Ceci se fait, bien sûr, au prix d'une partie de l'information initiale. C'est comme si on créait des ponts, sortis de nulle part, vers des connaissances pointues.
Cette information reçue de manière lacunaire devrait, je trouve, être rajoutée à la définition initiale, car elle permet de différencier la vulgarisation de l'enseignement pur et simple, qui doit fournir les outils nécessaires à la compréhension de l'information en plus de l'information elle-même.
Il ne faut pas pour autant confondre vulgarisation et connaissances empiriques, car alors on a bien le côté lacunaire de l'information (on sait ce qui se passe, mais pas comment), et cette connaissance peut être transmise à un non-expert. La nuance vient peut-être de la part du fait que l'information est alors transmise en totalité, mais je ne me risquerai pas plus loin...
Les limites de la vulgarisation me semblent floues. Si on en reste à la définition du début, une vulgarisation peut certes porter sur des sujets pointus comme la physique quantique ou le fonctionnement du cerveau, mais elle peut aussi porter sur des sujets plus simples. Par exemple, vous savez qu'il ne faut pas regarder le soleil directement parce qu'il va vous brûler la rétine. Vous ne connaissez pas forcément, en revanche, le mécanisme précis qui grille le fonctionnement de vos cellules.
S'agit-il alors encore de vulgarisation ? Une connaissance a bien été mise à la portée du plus grand nombre...
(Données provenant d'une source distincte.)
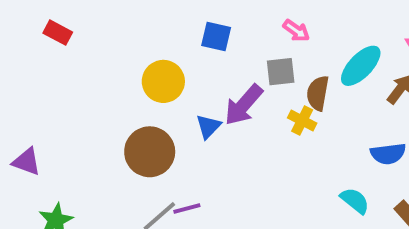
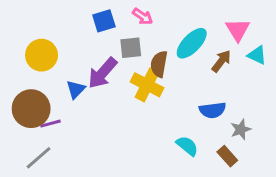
blue square: (216, 36) -> (104, 21), moved, turned -30
yellow cross: (302, 121) -> (147, 85), size x1.5
purple line: (187, 208) -> (50, 124), moved

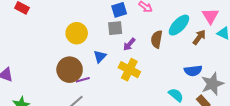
gray square: (131, 48) -> (115, 28), moved
purple arrow: (102, 73) -> (129, 44), moved, size x0.6
yellow cross: (147, 85) -> (129, 70), moved
gray star: (241, 129) -> (212, 84), size x1.6

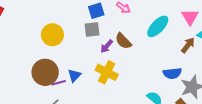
brown arrow: (199, 37) -> (188, 45), moved
brown semicircle: (157, 39) -> (123, 41), moved, turned -54
blue triangle: (100, 56) -> (74, 75), moved

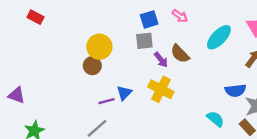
purple arrow: (107, 46) -> (161, 60), turned -80
brown circle: (45, 72) -> (92, 66), moved, size x0.6

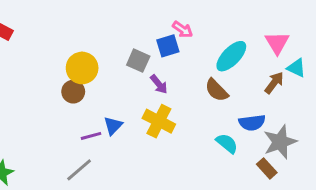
blue square: (149, 19) -> (168, 46), moved
gray square: (144, 41) -> (138, 61), turned 30
brown semicircle: (180, 54) -> (217, 90), moved
cyan semicircle: (215, 119) -> (227, 143), moved

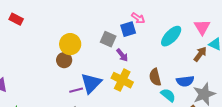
brown semicircle: (217, 90) -> (155, 77), moved, turned 30
blue triangle: (113, 126) -> (91, 83), size x1.6

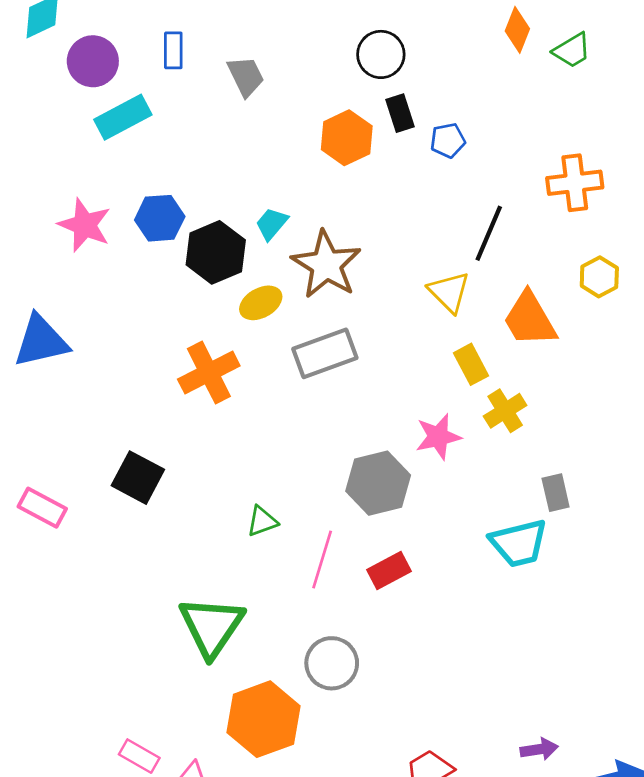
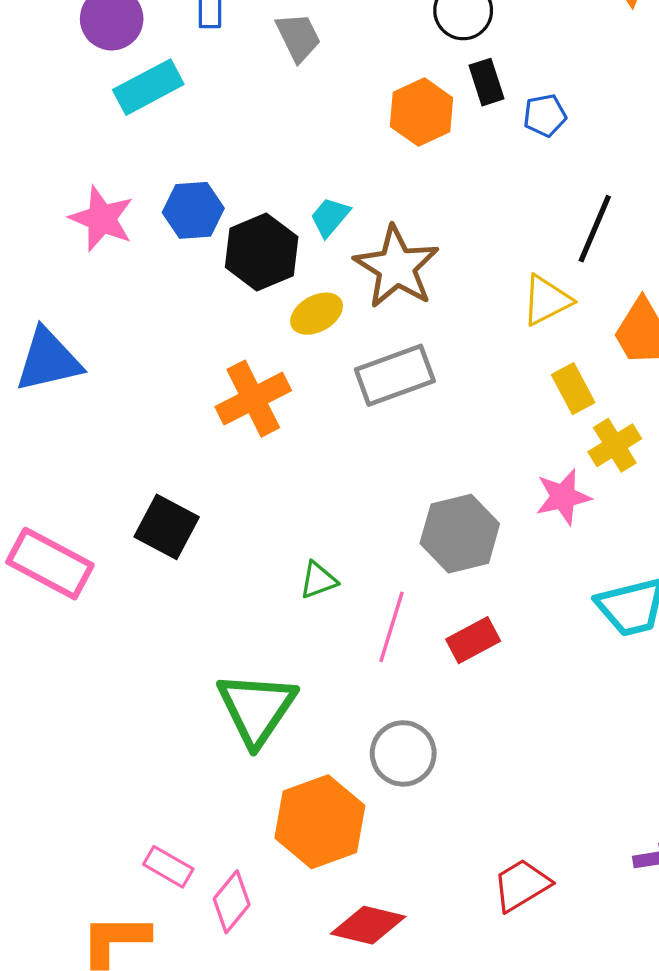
yellow triangle: (449, 292) -> (546, 300), turned 48
pink star: (438, 437) -> (563, 497), moved
pink rectangle: (42, 508) -> (50, 564), size x1.4

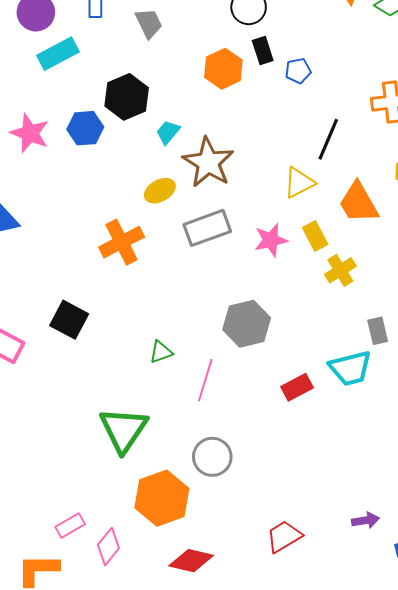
black hexagon: (262, 252) -> (127, 97), moved
pink star: (563, 497) -> (271, 240), moved
red rectangle: (473, 640) -> (297, 387), moved
pink rectangle: (168, 867) -> (70, 525), turned -60

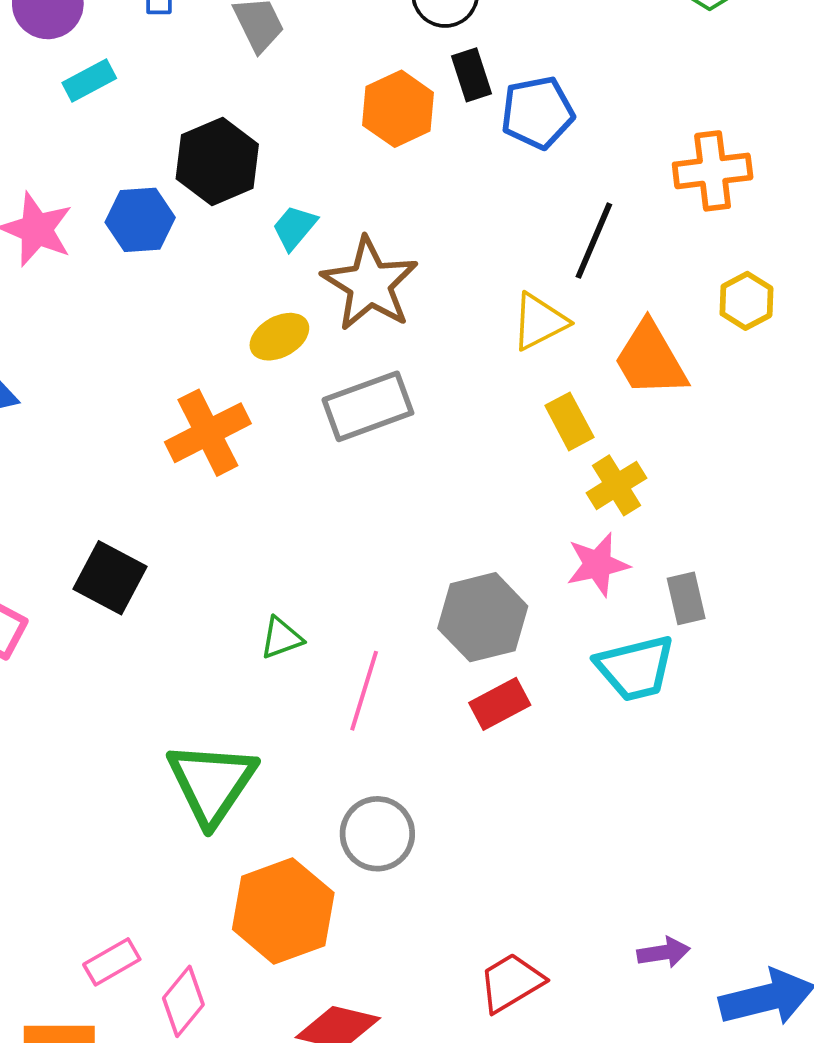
cyan rectangle: (58, 54) -> (89, 81), size x0.7
blue pentagon: (298, 71) -> (537, 113), size x1.5
pink star: (271, 240) -> (598, 565), moved
gray hexagon: (247, 324) -> (483, 617), moved
red rectangle: (297, 387) -> (500, 704), moved

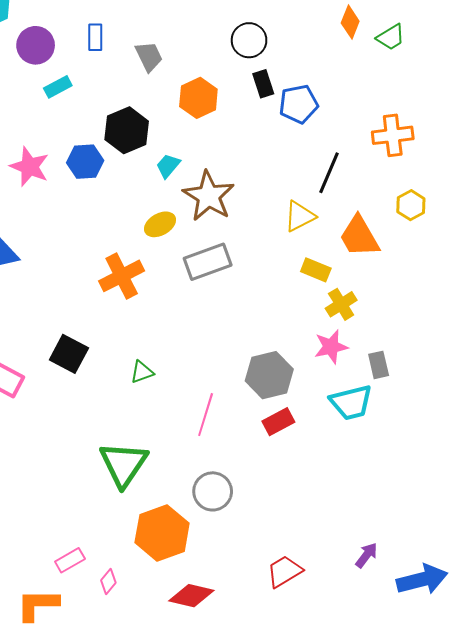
orange hexagon: (398, 109) -> (198, 98), moved
yellow rectangle: (569, 421) -> (316, 270), turned -40
green triangle: (281, 638) -> (142, 372), moved
purple arrow: (664, 952) -> (366, 555), turned -44
pink diamond: (183, 1001) -> (108, 581), size x0.7

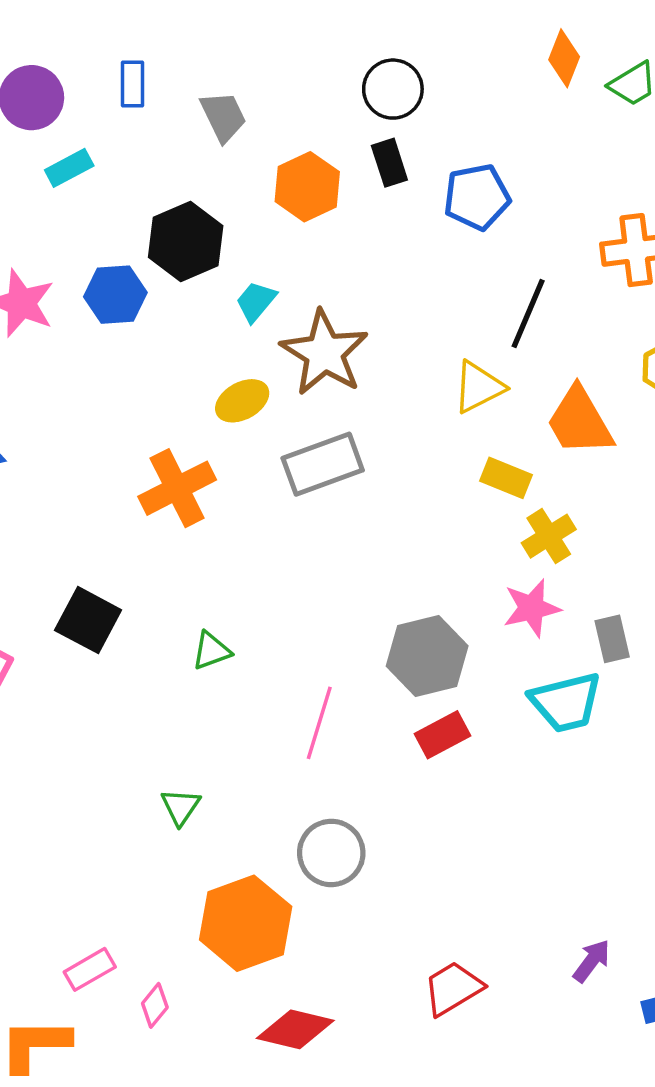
black rectangle: (263, 84) -> (389, 163), moved
green triangle: (124, 464) -> (181, 807), size x0.5

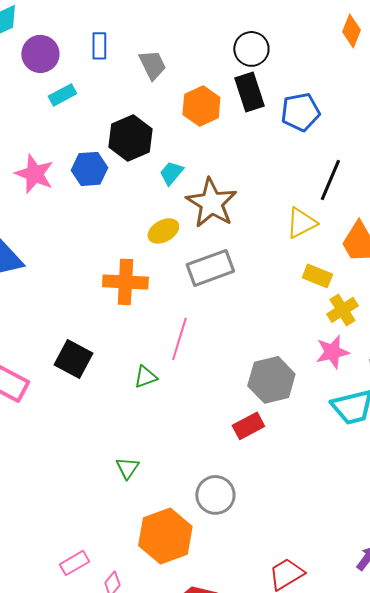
black rectangle: (389, 163) -> (249, 92), size x1.4
orange cross: (177, 488) -> (125, 282), turned 30
pink line: (319, 723) -> (179, 339), moved
red rectangle: (443, 735) -> (248, 426), moved

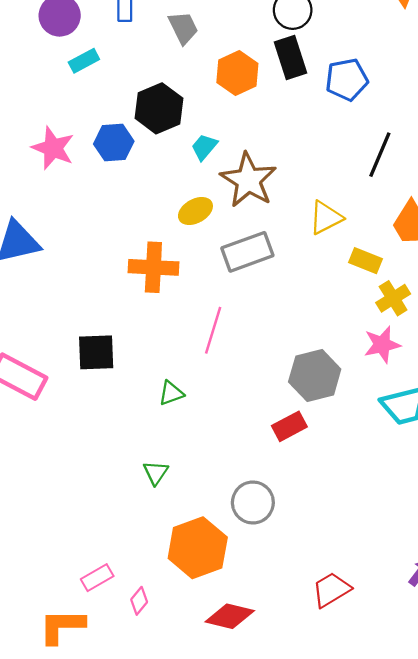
yellow triangle: (301, 223) -> (326, 218), moved
black square: (73, 359) -> (96, 352), turned -30
green triangle: (145, 377) -> (171, 393), moved

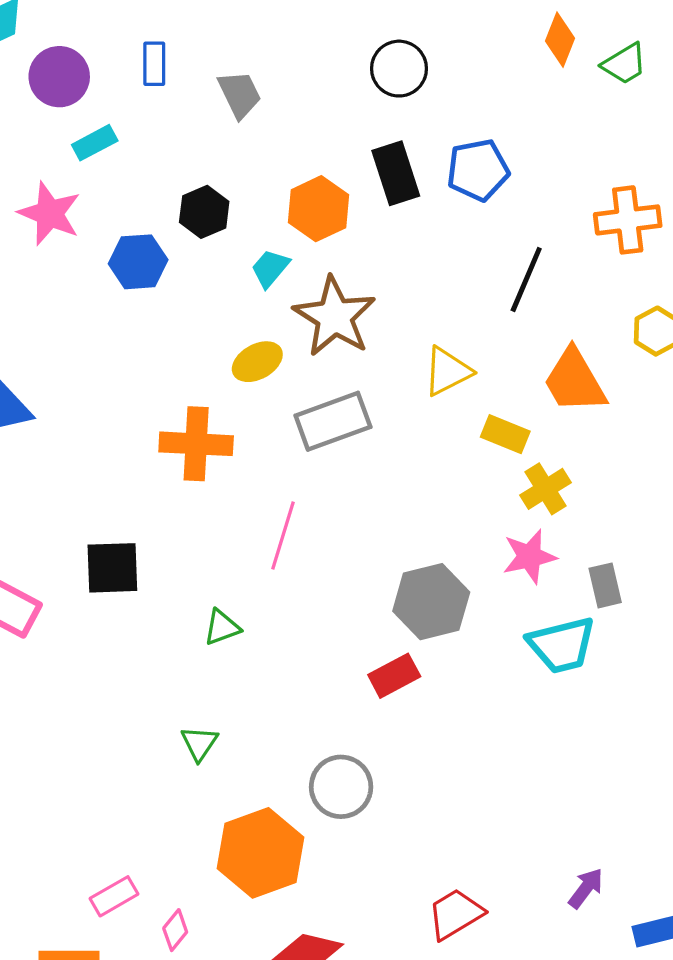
black rectangle: (290, 58) -> (396, 173), moved
orange hexagon: (237, 73) -> (318, 209), moved
black hexagon: (159, 108) -> (204, 212), size x0.7
pink star: (53, 148) -> (50, 214), moved

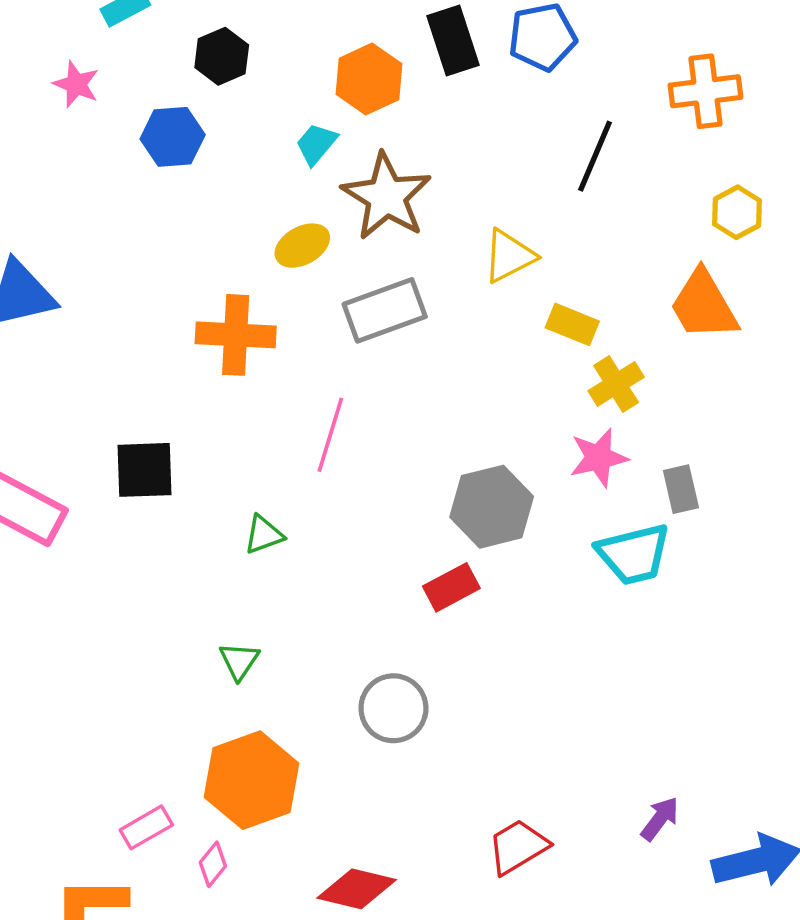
black hexagon: (204, 212) -> (222, 56), moved
pink star: (50, 214) -> (76, 84), size x0.7
orange trapezoid: (575, 381) -> (704, 305), moved
orange hexagon: (261, 853) -> (251, 780), moved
Vulgariser permet à une population non-experte d'accéder à des connaissances d'experts. Même si cette connaissance n'est que partielle, elle peut avoir des utilisations directes dans la vie quotidienne, notamment pour des questions techniques. Par exemple, savoir que l'eau salée se transforme en glace à une température plus faible que l'eau pure permet de comprendre comment fonctionne le salage des routes (et pourquoi ça ne marche plus en-dessous d'une certaine température), même si on n'a pas accès aux calculs qui permettent de connaître précisément la température de fusion de l'eau.
Accéder à des connaissances vulgarisées permet aussi de satisfaire un certain besoin de connaissance, de compléter sa culture générale, d'avoir l'impression de connaître plein de choses, etc.
Quels sont les risques de la vulgarisation ?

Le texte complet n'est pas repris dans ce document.